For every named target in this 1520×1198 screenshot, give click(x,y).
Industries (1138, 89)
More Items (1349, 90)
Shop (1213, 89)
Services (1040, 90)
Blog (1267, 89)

━━━━━━━━

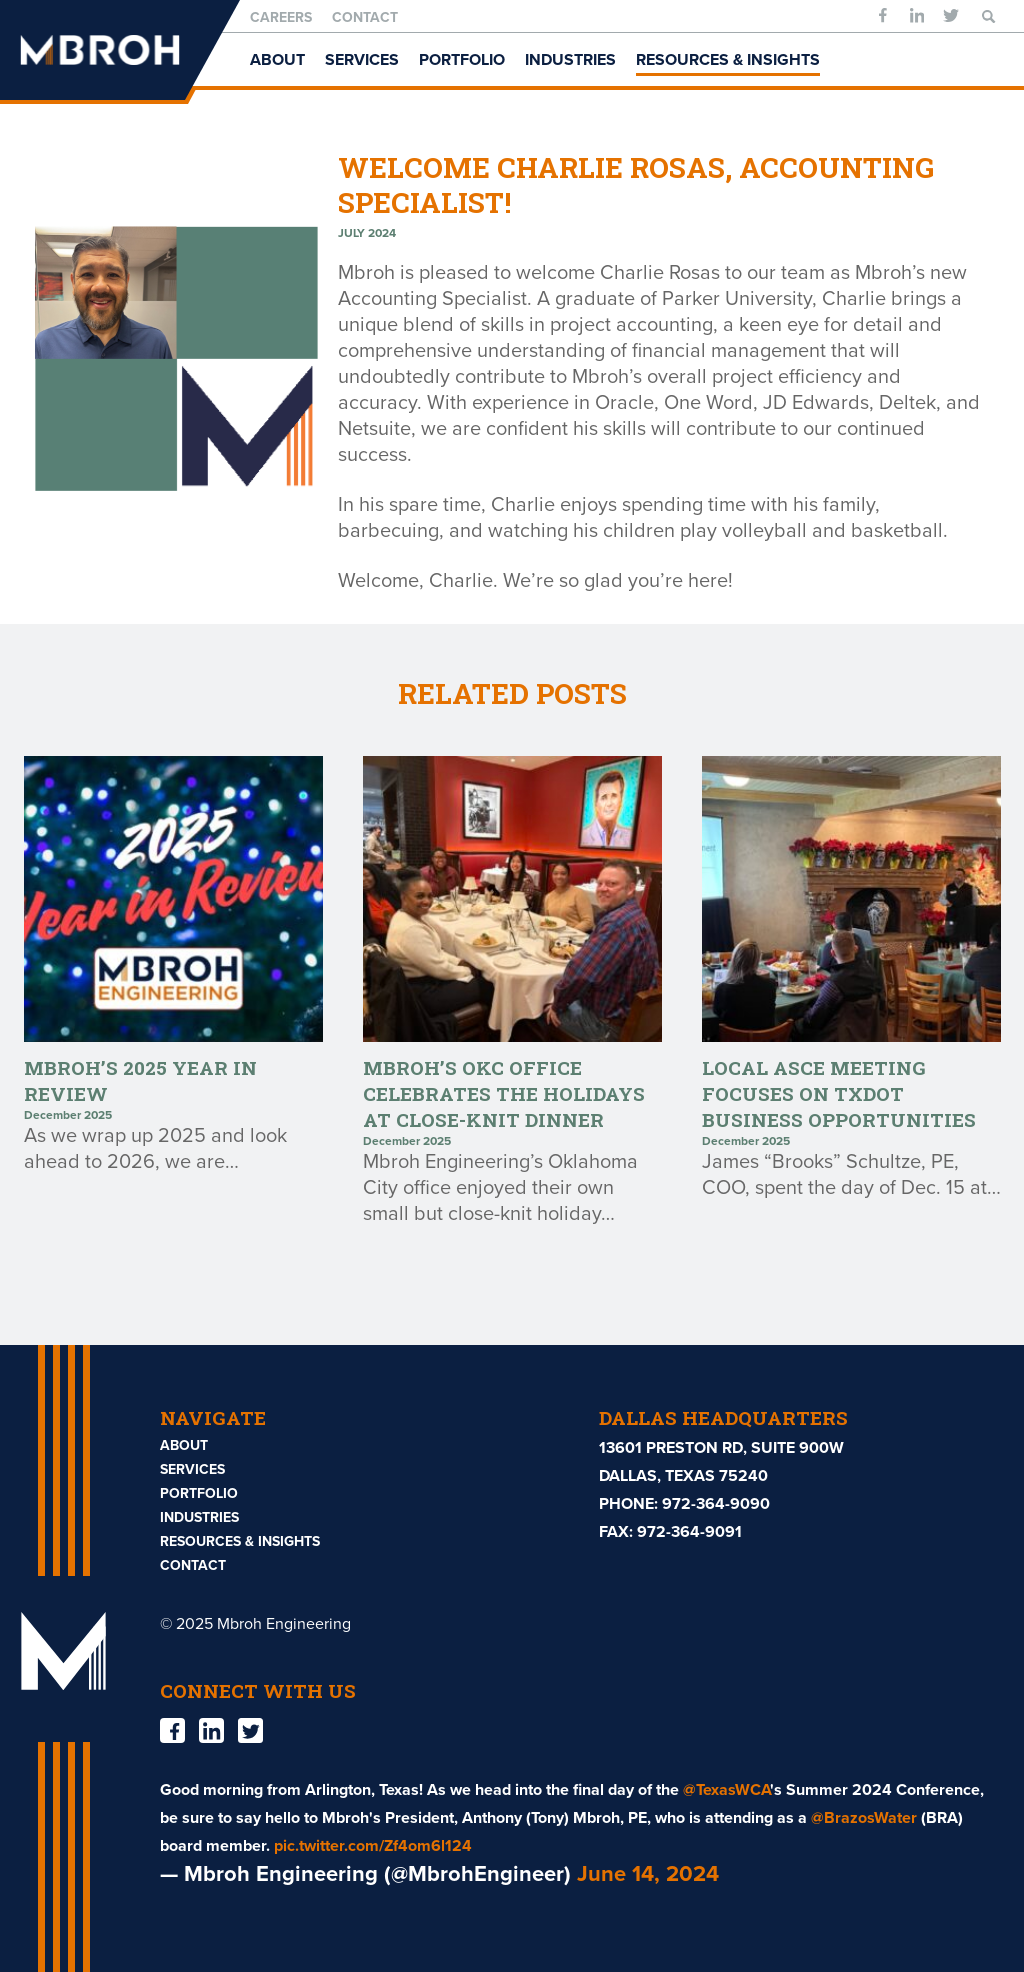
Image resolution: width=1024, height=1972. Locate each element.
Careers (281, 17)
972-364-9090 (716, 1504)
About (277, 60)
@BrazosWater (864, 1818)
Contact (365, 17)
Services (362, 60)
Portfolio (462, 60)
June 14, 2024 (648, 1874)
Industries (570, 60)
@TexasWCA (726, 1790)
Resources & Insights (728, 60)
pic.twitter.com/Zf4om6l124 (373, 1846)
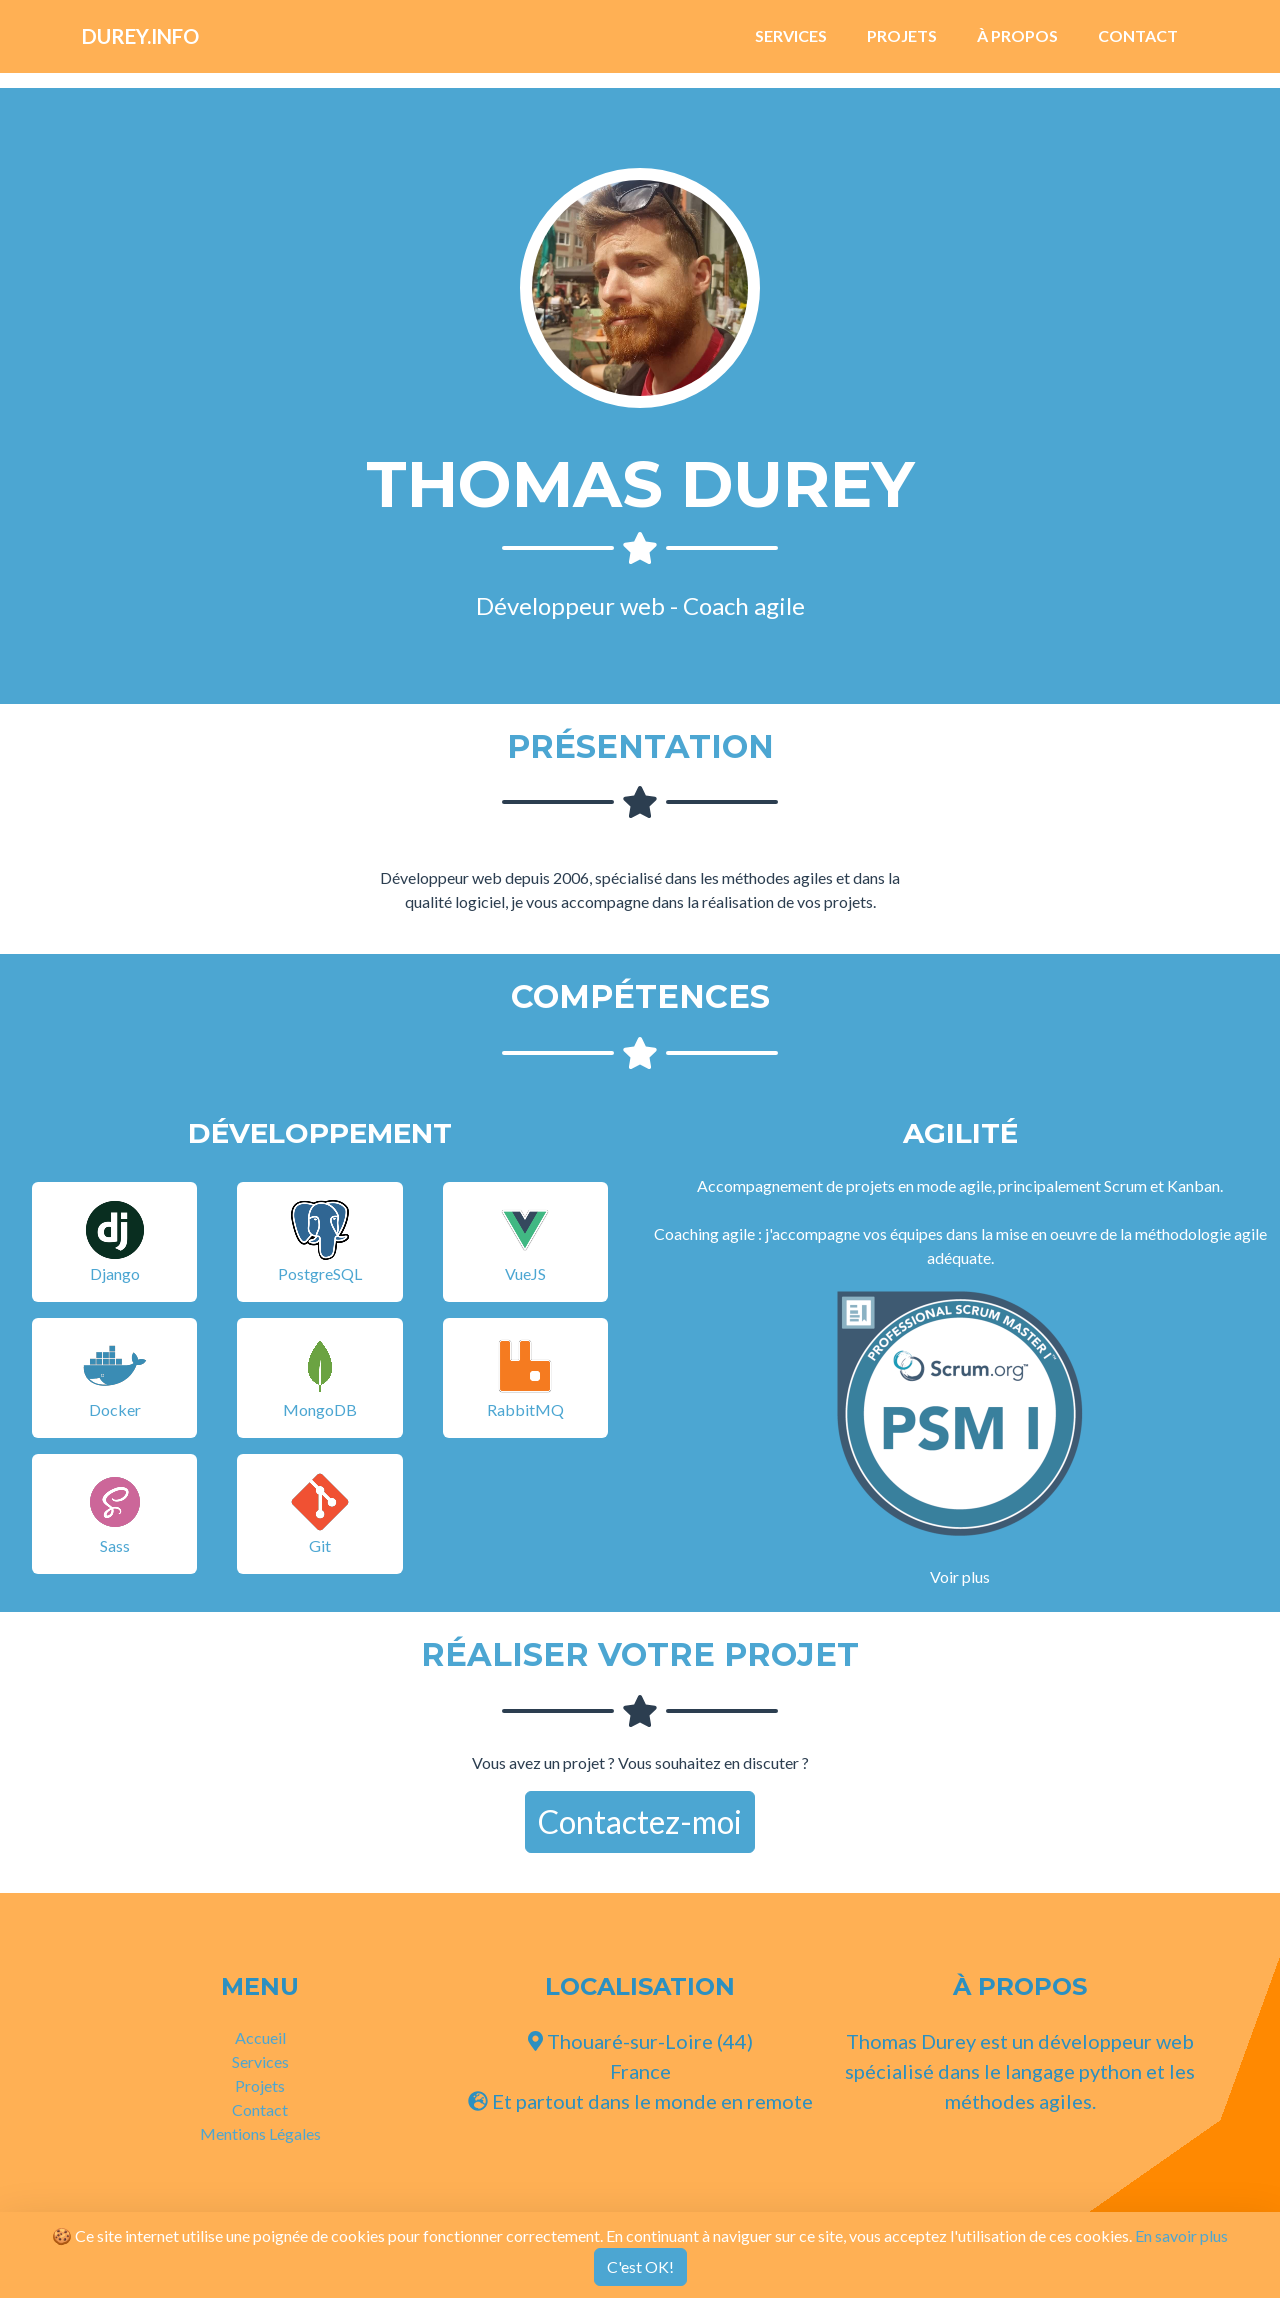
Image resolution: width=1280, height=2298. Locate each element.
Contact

━━━━━━━━

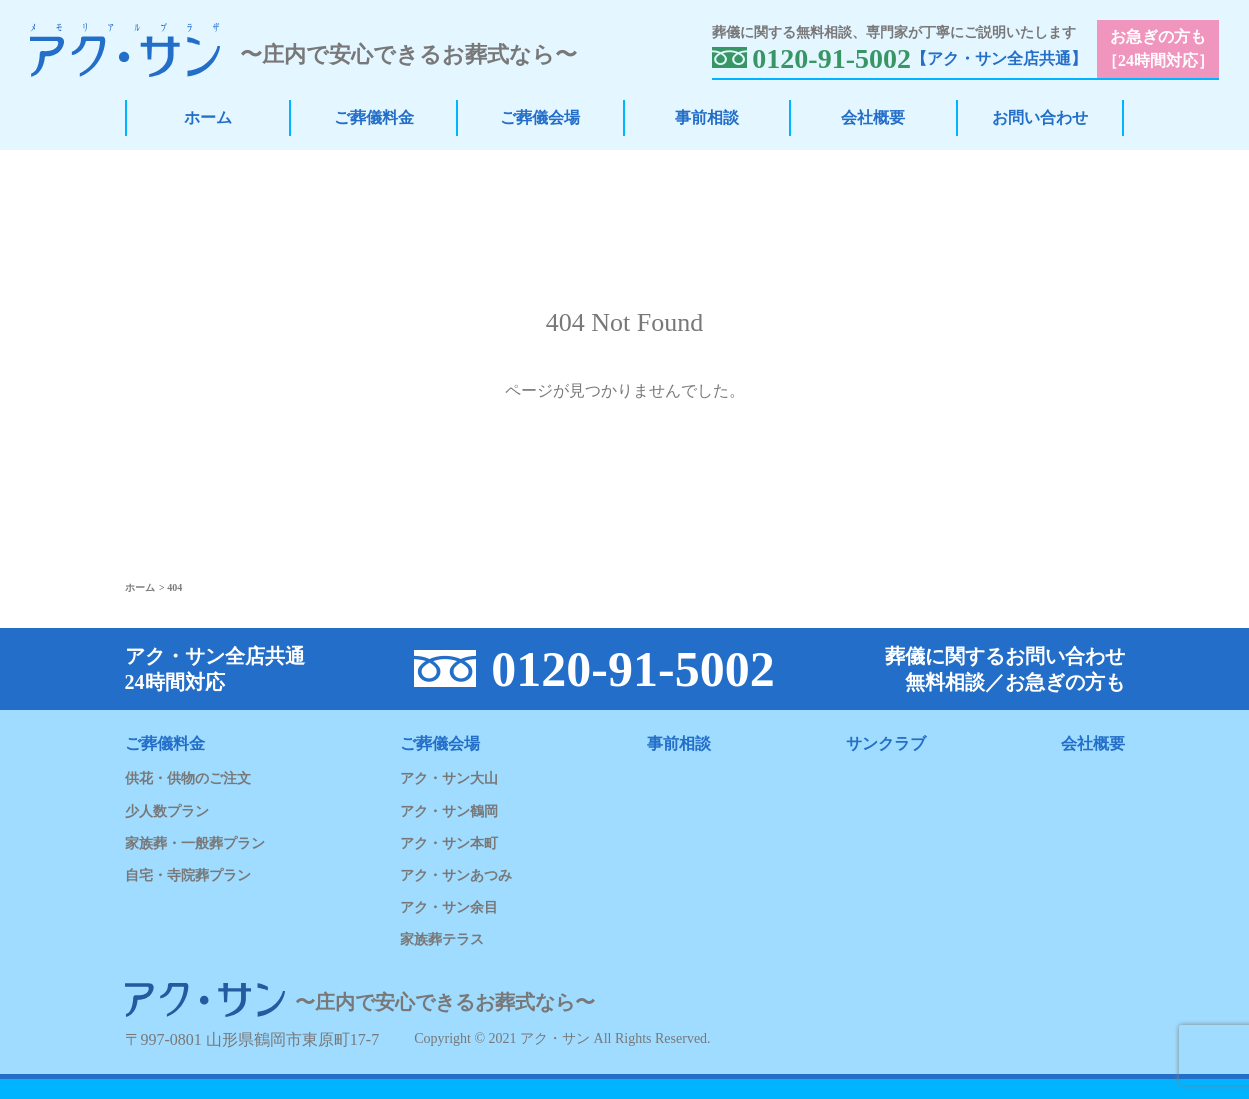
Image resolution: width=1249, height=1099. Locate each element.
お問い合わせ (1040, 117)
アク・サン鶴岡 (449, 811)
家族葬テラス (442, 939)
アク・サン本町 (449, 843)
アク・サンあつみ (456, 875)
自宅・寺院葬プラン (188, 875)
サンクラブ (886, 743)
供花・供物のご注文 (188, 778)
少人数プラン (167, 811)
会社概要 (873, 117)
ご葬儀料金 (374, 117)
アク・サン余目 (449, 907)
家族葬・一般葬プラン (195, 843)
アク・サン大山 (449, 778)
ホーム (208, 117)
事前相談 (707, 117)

━━━━━━━━

**Problem details**
Beginning with the line containing "供花・供物のご注文 (188, 778)" and ending with the line containing "事前相談 (707, 117)", extract those lines exactly from the listing above, and only those.

**Solution to the exercise**
供花・供物のご注文 (188, 778)
少人数プラン (167, 811)
会社概要 (873, 117)
ご葬儀料金 (374, 117)
アク・サン余目 (449, 907)
家族葬・一般葬プラン (195, 843)
アク・サン大山 (449, 778)
ホーム (208, 117)
事前相談 (707, 117)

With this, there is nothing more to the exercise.